▸ **Available records**
....

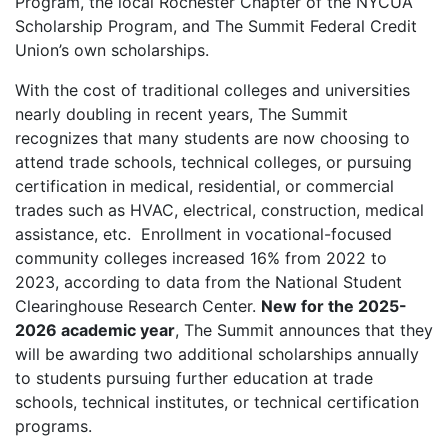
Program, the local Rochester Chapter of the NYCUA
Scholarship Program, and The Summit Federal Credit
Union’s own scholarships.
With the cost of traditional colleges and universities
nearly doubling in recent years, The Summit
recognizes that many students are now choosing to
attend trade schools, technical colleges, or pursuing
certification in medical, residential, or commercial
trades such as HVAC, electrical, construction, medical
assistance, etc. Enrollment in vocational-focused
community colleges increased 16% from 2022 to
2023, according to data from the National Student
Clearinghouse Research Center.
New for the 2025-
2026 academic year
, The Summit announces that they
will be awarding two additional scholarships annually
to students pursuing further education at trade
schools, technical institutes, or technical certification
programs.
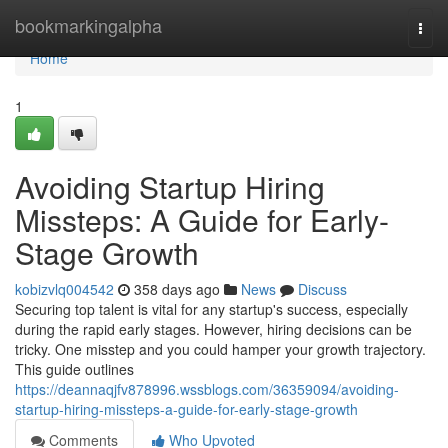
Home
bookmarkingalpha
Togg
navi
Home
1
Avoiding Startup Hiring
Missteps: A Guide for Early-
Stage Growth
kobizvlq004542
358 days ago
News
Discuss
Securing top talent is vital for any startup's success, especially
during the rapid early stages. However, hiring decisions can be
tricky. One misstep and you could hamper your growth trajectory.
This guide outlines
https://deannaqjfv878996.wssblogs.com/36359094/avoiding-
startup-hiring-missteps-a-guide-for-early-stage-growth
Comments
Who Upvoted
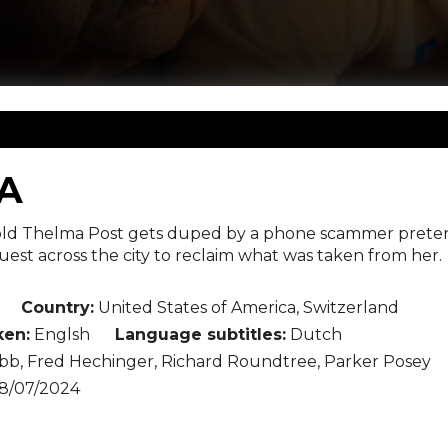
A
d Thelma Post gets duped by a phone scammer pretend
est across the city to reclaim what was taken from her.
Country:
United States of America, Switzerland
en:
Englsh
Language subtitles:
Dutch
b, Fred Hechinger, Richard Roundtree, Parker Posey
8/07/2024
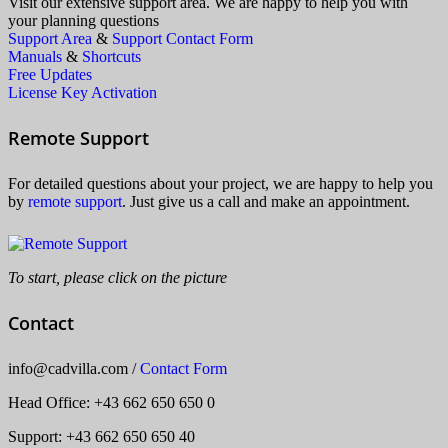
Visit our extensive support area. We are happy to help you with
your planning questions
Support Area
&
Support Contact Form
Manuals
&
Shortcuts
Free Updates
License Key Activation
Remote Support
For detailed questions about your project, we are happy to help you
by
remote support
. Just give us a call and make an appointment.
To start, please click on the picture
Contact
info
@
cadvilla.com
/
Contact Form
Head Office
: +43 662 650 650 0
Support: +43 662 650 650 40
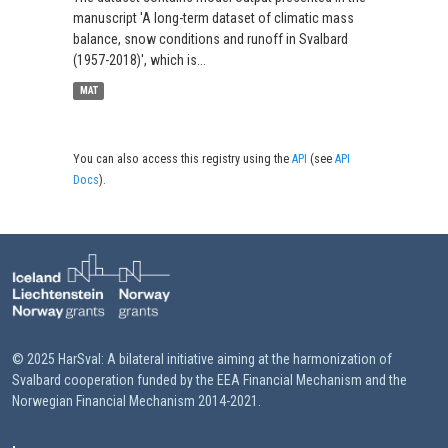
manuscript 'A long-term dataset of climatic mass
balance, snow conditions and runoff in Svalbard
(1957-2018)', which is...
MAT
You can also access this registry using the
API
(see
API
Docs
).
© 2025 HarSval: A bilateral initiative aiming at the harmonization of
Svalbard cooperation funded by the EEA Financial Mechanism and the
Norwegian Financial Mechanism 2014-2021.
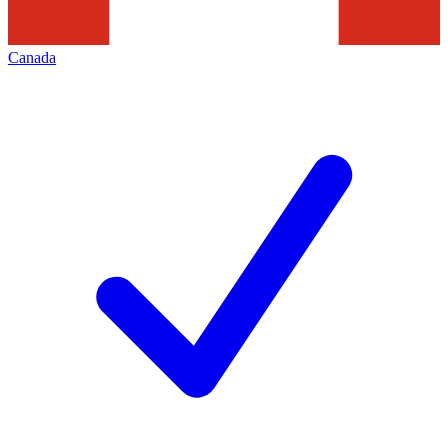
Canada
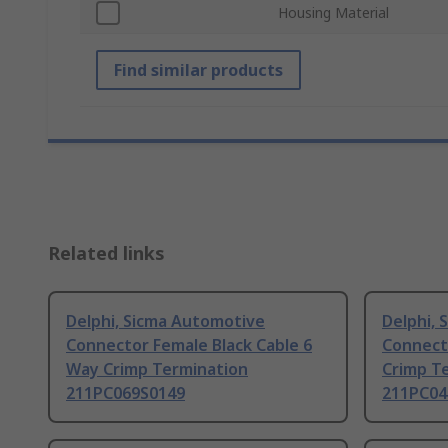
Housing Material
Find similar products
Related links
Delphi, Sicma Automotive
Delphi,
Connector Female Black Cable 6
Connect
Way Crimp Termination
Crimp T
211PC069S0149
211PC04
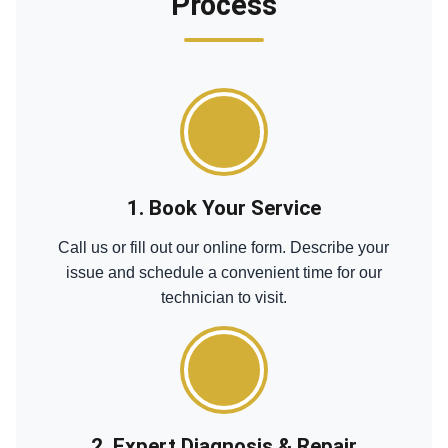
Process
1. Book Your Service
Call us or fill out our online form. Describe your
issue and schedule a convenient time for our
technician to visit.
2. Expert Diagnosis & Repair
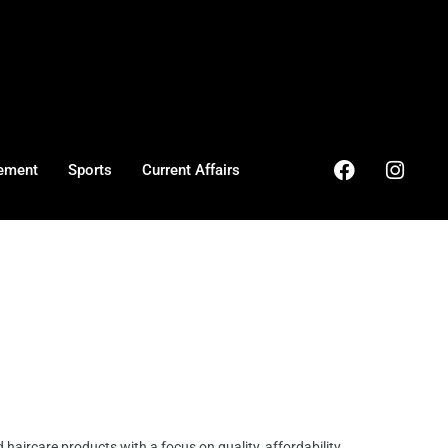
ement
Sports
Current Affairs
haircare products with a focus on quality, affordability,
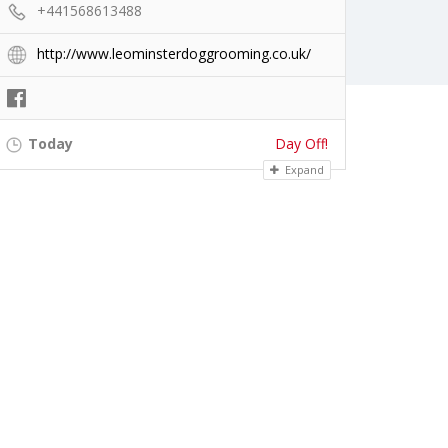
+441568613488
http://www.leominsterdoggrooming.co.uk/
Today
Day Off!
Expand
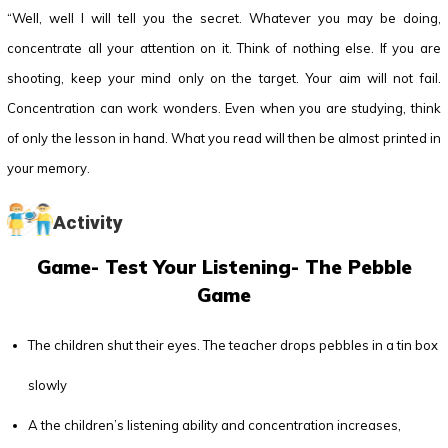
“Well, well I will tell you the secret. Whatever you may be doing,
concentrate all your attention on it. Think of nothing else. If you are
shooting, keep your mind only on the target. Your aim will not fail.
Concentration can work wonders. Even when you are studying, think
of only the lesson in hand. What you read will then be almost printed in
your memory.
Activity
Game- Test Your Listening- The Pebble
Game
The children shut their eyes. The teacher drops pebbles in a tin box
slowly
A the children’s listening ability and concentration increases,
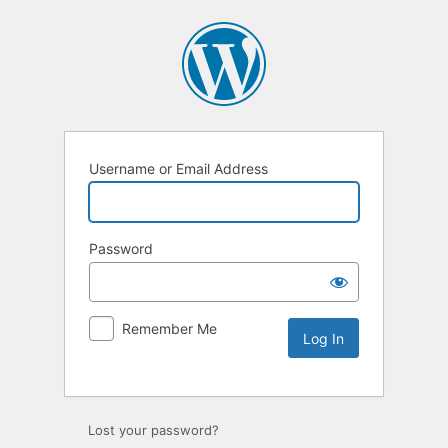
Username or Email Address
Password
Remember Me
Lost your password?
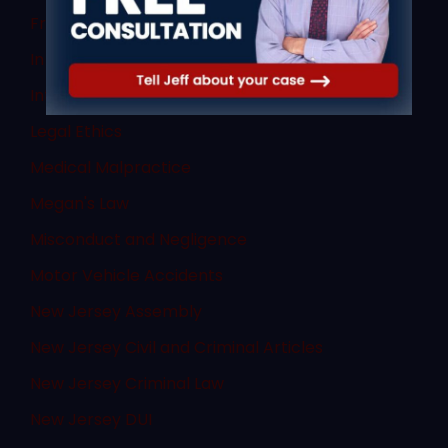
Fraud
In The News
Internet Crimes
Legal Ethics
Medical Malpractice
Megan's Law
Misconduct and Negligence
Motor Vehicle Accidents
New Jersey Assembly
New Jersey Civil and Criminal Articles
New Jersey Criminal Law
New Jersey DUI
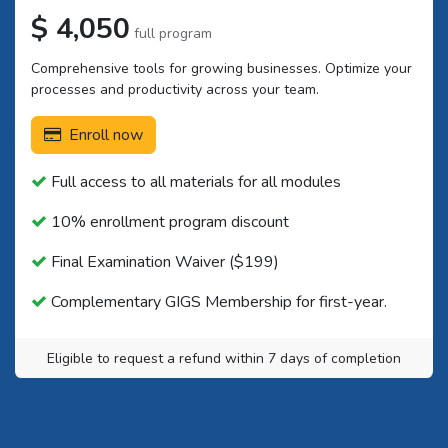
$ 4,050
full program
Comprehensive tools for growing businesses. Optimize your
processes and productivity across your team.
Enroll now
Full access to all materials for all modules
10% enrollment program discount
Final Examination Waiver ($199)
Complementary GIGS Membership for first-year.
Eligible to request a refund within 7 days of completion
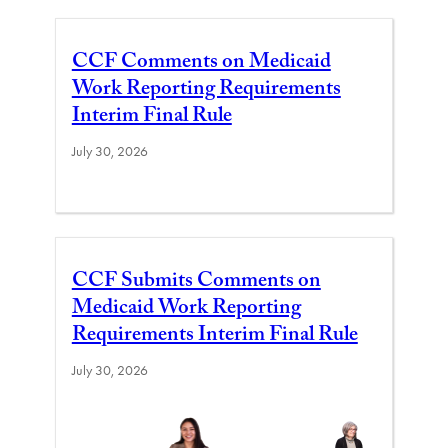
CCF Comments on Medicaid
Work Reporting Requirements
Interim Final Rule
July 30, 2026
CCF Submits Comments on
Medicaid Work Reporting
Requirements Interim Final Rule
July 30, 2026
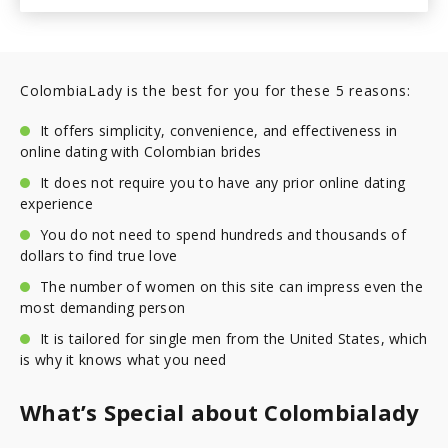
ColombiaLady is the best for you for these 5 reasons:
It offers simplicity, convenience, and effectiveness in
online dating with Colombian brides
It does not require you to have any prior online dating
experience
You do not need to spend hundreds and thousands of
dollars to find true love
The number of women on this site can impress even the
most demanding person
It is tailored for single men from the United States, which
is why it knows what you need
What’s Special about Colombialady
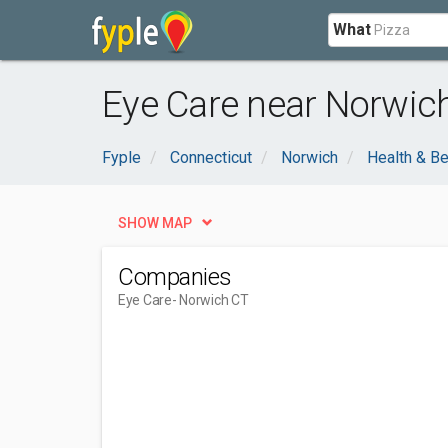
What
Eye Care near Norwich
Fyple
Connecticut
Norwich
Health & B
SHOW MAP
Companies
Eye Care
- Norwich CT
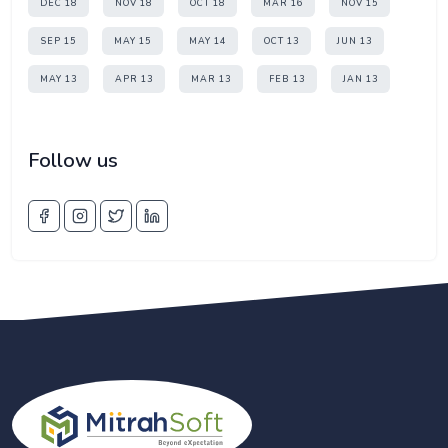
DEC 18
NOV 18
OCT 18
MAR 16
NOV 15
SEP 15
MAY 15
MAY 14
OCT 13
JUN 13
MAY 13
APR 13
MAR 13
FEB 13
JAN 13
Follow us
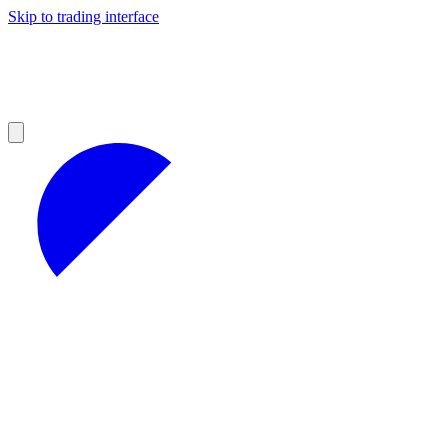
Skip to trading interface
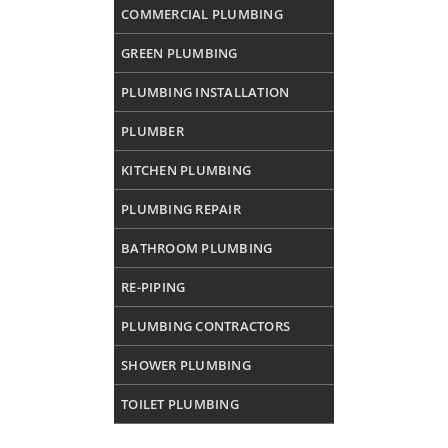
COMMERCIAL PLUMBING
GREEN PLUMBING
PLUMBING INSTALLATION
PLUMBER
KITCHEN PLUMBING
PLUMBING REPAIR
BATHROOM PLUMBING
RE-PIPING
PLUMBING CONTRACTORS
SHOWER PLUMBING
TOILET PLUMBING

....

▸ **Your goal**
Among the lines above, show every one that contains the string "from".

▸ **Result for this task**
community colleges increased 16% from 2022 to
2023, according to data from the National Student
est across the city to reclaim what was taken from her.
It is tailored for single men from the United States, which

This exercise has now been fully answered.